● EXTRACTED DATA:
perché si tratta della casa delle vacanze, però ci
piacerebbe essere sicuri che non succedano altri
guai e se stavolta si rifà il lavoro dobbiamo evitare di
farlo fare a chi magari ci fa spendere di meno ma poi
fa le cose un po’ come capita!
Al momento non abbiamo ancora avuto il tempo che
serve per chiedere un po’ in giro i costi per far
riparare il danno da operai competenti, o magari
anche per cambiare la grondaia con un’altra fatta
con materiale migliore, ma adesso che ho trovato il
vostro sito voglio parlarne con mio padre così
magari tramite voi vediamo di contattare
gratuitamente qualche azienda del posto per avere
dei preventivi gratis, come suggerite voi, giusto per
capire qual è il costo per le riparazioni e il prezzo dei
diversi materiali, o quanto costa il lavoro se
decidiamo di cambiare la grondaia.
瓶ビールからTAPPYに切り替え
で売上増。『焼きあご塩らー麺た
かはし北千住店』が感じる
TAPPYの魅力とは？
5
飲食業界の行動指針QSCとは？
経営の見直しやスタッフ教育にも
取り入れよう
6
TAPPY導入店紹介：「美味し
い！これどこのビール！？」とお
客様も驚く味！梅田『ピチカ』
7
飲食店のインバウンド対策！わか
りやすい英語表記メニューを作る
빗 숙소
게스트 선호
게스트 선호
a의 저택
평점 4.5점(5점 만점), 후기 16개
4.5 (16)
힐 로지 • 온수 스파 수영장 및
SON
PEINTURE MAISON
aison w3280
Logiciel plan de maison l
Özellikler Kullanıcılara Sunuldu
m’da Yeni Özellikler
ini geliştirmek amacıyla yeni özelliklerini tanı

---

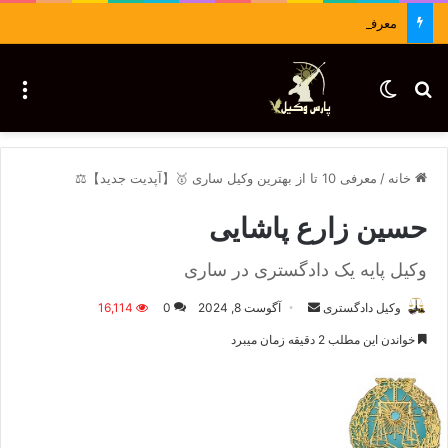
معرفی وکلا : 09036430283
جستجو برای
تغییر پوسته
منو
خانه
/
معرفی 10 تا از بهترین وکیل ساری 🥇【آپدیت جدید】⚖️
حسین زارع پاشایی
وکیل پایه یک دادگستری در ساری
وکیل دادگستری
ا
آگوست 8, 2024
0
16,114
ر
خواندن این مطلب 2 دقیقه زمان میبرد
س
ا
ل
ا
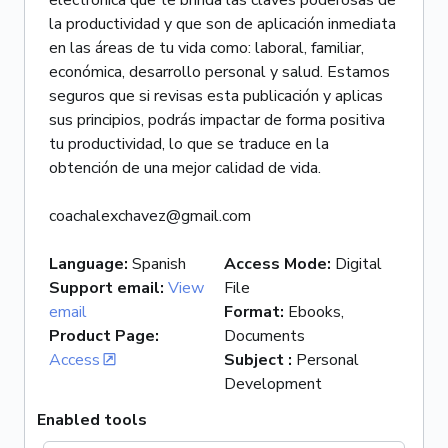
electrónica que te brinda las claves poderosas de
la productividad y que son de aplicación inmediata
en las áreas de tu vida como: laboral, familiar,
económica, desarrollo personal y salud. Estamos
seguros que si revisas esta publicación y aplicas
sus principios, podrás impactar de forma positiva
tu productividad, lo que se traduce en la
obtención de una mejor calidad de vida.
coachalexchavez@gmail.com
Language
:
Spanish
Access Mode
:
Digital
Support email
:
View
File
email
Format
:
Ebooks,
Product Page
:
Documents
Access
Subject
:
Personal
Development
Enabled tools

● TRY IT: Set down, exactly as they appear above, all lines from the one that has "Logiciel plan de maison l" down to the one that has "ini geliştirmek amacıyla", including those two and no others.

● SOLUTION TO THE EXERCISE:
Logiciel plan de maison l
Özellikler Kullanıcılara Sunuldu
m’da Yeni Özellikler
ini geliştirmek amacıyla yeni özelliklerini tanı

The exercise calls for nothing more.